April 1979 — Vol 1 No 3
Source
Open original PDF • April 1979 • Vol 1 No 3 • 12 pages
Overview
The masthead is now "WASHINGTON APPLE PI" — the name has stuck. The 3/31/79 meeting at GWU drew 38 attendees and adopted the constitution. First slate of officers: Bernard Urban President, John Moon Vice-President, Mark L. Crosby Program Chairman, John Ditman Treasurer, Genevie Urban Secretary. Tom Bottegal of GWU establishes an "APPLE II HOTLINE" (676-6853) and grants Pi members access to GWU's library and 8 Apple machines. The April issue carries the founding-era's first heavy technical content: a 4-page CALL/PEEK/POKE reference table for Integer BASIC, a BASIC↔6502 machine-language interface tutorial by John Moon, plus member-contributed programs.
Table of contents
| Section | Page |
|---|---|
| Editor's letter — Bernard Urban | 1–2 |
| "Look out PLATO" — Apple in CAI note | 2 |
| Minutes of 3/31/79 meeting (officers elected) | 2 |
| Green Apples column — Andy Rose's SHOOTOUT accepted by APPLE | 2 |
| "Super Starwars" software review — Mark Crosby | 3 |
| "A Real Ball-Bouncer!" — Howie Mitchell | 4–5 |
| "CHR$ for Integer Basic" — Jim Rose | 5–6 |
| CALL/PEEK/POKE partial listing — Ed Avalar/Mark Crosby | 7–8 |
| "BASIC to Machine Language Routine Interfacing" — John L. Moon | 9–11 |
| "MOD Function in APPLESOFT" — Mark Crosby | 11 |
| Newsletter exchanges (Bernie Urban) | 11 |
| Training & Development sessions; Calendar; Next meeting | 12 |
Articles
Editor's letter (pages 1–2) — Bernard Urban
Reports 38-person turnout at last meeting. Announces Tom Bottegal's Apple II Hotline at GWU (676-6853) and GWU library access for members (xerox: 5¢/page). Eight Apples available for show-and-tell after formal business. Raises the copyrighted software exchange question: should the group sanction free sharing of commercial programs? Urban opposes during GWU meetings; promises discussion at next session.

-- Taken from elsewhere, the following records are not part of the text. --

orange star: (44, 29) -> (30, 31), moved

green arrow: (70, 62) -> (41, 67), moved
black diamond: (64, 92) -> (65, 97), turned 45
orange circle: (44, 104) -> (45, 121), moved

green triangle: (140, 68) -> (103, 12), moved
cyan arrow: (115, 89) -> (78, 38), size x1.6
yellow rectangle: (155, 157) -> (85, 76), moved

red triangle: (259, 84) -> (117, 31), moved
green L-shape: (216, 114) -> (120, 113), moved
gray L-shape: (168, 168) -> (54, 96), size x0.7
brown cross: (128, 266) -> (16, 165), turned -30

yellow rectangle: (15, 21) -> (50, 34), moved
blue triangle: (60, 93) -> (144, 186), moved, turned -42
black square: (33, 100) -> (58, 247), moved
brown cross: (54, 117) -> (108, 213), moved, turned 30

"Look out PLATO — Here comes the APPLE!" (page 2)
Note that Ron Thorkildsen at the Exceptional Child Center of the University of Utah has interfaced a videodisc and touch panel to the Apple; he'll present May 17 at the Pentagon Motel in Arlington on tutoring learning-disabled children.

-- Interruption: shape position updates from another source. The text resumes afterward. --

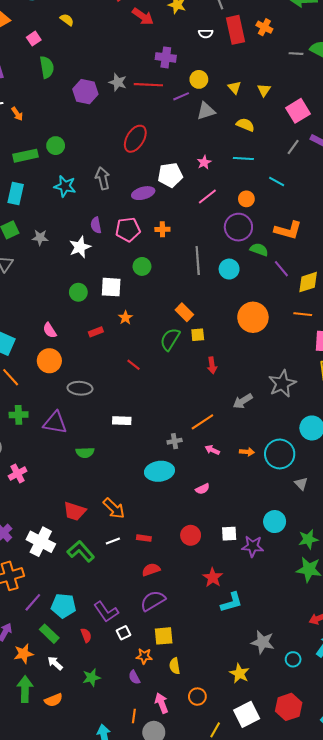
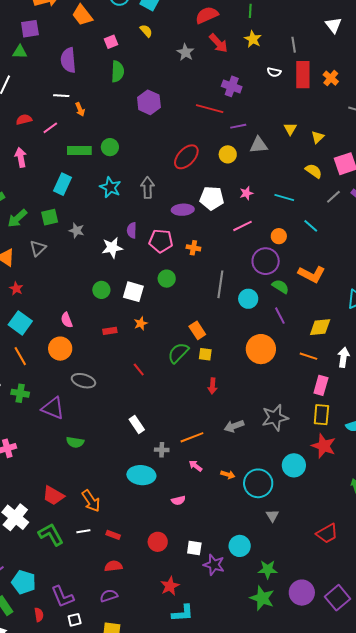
yellow circle: (199, 79) -> (228, 154), moved
gray star: (118, 82) -> (185, 52), moved
yellow semicircle: (245, 125) -> (314, 171), moved
purple line: (281, 269) -> (280, 316), moved
white rectangle: (122, 421) -> (137, 425), moved, turned 42
purple semicircle: (153, 601) -> (109, 596), size x0.7

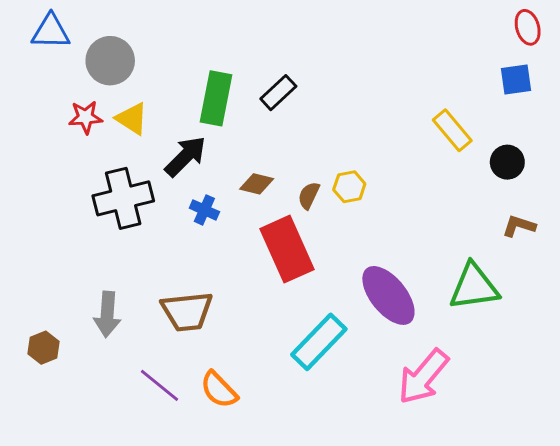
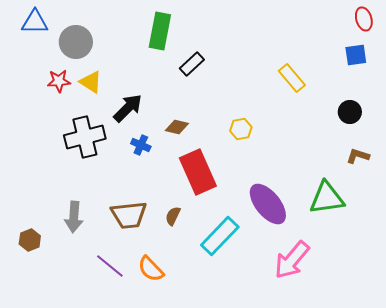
green rectangle: (216, 98) -> (160, 31), moved
yellow rectangle: (452, 130) -> (292, 78), moved
brown semicircle: (309, 195) -> (173, 216), moved

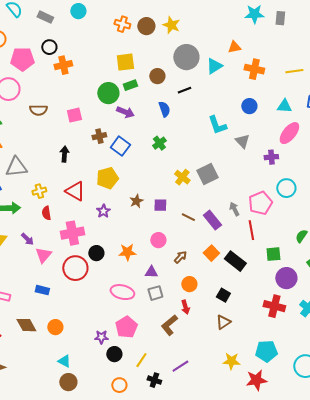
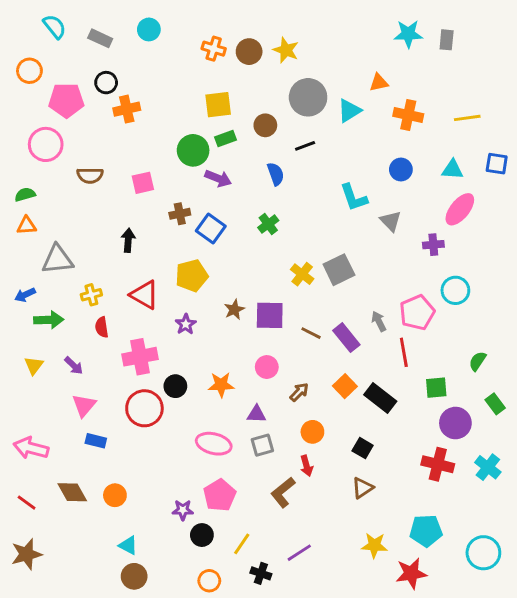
purple square: (160, 205) -> (270, 315), size x1.5
pink triangle: (43, 255) -> (84, 405), moved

Minutes of 3/31/79 (page 2)
Constitution adopted. First officer slate: Urban (P), Moon (VP), Crosby (Program), Ditman (Treasurer), Genevie Urban (Secretary). $1 voluntary contribution to cover deficit. Group authorizes Bernie to pursue incorporation of all local Apple groups into one entity for not-for-profit status and 3rd-class mail privileges.
Green Apples — Andy Rose's game accepted (page 2)

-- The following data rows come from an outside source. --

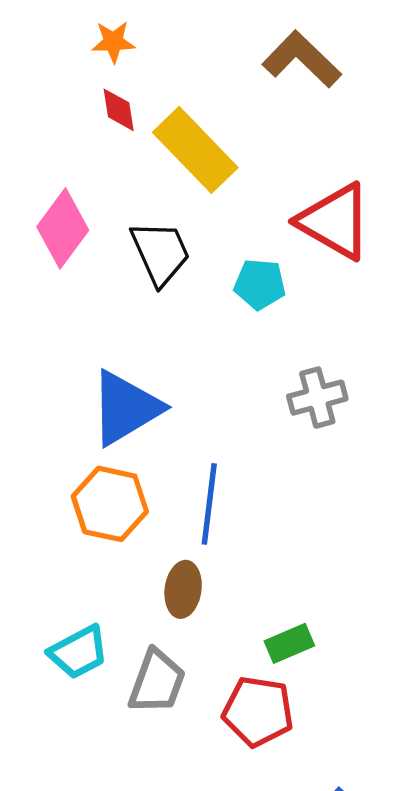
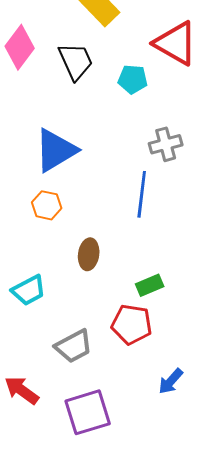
orange hexagon: (110, 504) -> (47, 205), size x0.7
blue line: (209, 504) -> (142, 194), moved
gray trapezoid: (157, 682) -> (74, 346), moved, turned 42

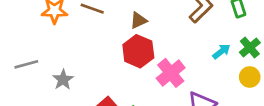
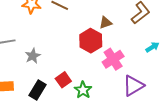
brown triangle: (139, 20) -> (106, 23), moved

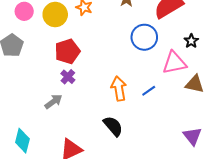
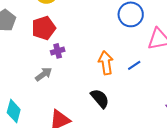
red pentagon: (67, 51) -> (44, 28), moved
purple cross: (68, 77) -> (58, 51), turned 32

Andy Rose's LO-RES game SHOOTOUT (written by two 11-year-olds) was accepted into APPLE's Software Bank. Apple sent him Volumes III, IV, V of their contributed-software collection in exchange — and he's sharing them with the group.
"Super Starwars" software review (page 3) — Mark L. Crosby
Review of SUPER STARWARS from Programma International (3400 Wilshire Blvd., LA, $15.95): three modes (auto-fire, manual, remote torpedoes), 0–9 difficulty levels, real-time hyperspace effects with sound. Crosby is impressed: "the simulation is most complete, three-dimensional, full of good sounds, real-time and a real challenge to even the most seasoned gamester."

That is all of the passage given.